2 Peter 1:1–15 (NKJV)

1 Simon Peter, a bondservant and apostle of Jesus Christ, To those who have obtained like precious faith with us by the righteousness of our God and Savior Jesus Christ: 2 Grace and peace be multiplied to you in the knowledge of God and of Jesus our Lord, 3 as His divine power has given to us all things that pertain to life and godliness, through the knowledge of Him who called us by glory and virtue, 4 by which have been given to us exceedingly great and precious promises, that through these you may be partakers of the divine nature, having escaped the corruption that is in the world through lust. 5 But also for this very reason, giving all diligence, add to your faith virtue, to virtue knowledge, 6 to knowledge self-control, to self-control perseverance, to perseverance godliness, 7 to godliness brotherly kindness, and to brotherly kindness love. 8 For if these things are yours and abound, you will be neither barren nor unfruitful in the knowledge of our Lord Jesus Christ. 9 For he who lacks these things is shortsighted, even to blindness, and has forgotten that he was cleansed from his old sins. 10 Therefore, brethren, be even more diligent to make your call and election sure, for if you do these things you will never stumble; 11 for so an entrance will be supplied to you abundantly into the everlasting kingdom of our Lord and Savior Jesus Christ. 12 For this reason I will not be negligent to remind you always of these things, though you know and are established in the present truth. 13 Yes, I think it is right, as long as I am in this tent, to stir you up by reminding you, 14 knowing that shortly I must put off my tent, just as our Lord Jesus Christ showed me. 15 Moreover I will be careful to ensure that you always have a reminder of these things after my decease.

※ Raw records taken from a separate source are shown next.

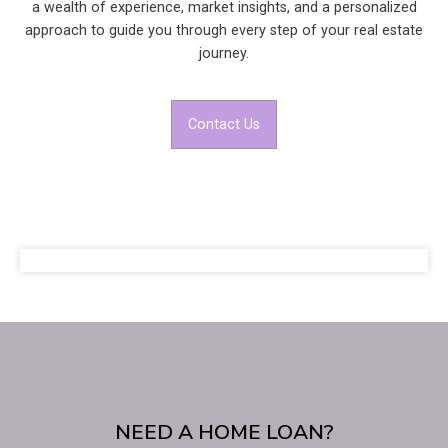
a wealth of experience, market insights, and a personalized
approach to guide you through every step of your real estate
journey.
Contact Us
NEED A HOME LOAN?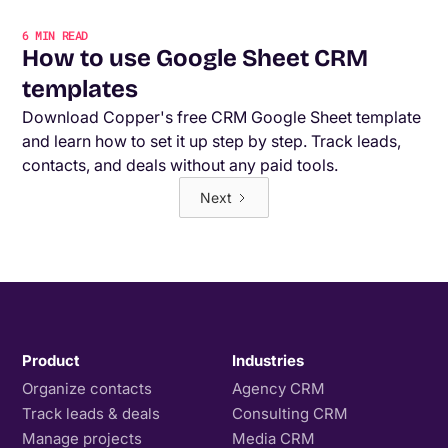
6
MIN READ
How to use Google Sheet CRM
templates
Download Copper's free CRM Google Sheet template
and learn how to set it up step by step. Track leads,
contacts, and deals without any paid tools.
Next
Product
Industries
Organize contacts
Agency CRM
Track leads & deals
Consulting CRM
Manage projects
Media CRM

The God who has brought us to faith in Christ solely by His own working through the Word now seeks fruits of faith from us. The God who has forgiven and justified us solely by faith now calls upon the righteous to live righteously, to turn away from sinning, to think carefully about how we may devote ourselves to godliness, and then to put it into practice in order to “make our call and election sure.”

Our Lutheran Confessions offer a useful explanation of this: “Peter speaks of works following the forgiveness of sins and teaches why they should be done. They should be done so that the calling may be sure, that is, should they fall from their calling if they sin again. Do good works in order that you may persevere in your calling, in order that you do not lose the gifts of your calling. They were given to you before, and not because of works that follow, and which now are kept through faith. Faith does not remain in those who lose the Holy Spirit and reject repentance. As we have said before, faith exists in repentance” (Ap:XX).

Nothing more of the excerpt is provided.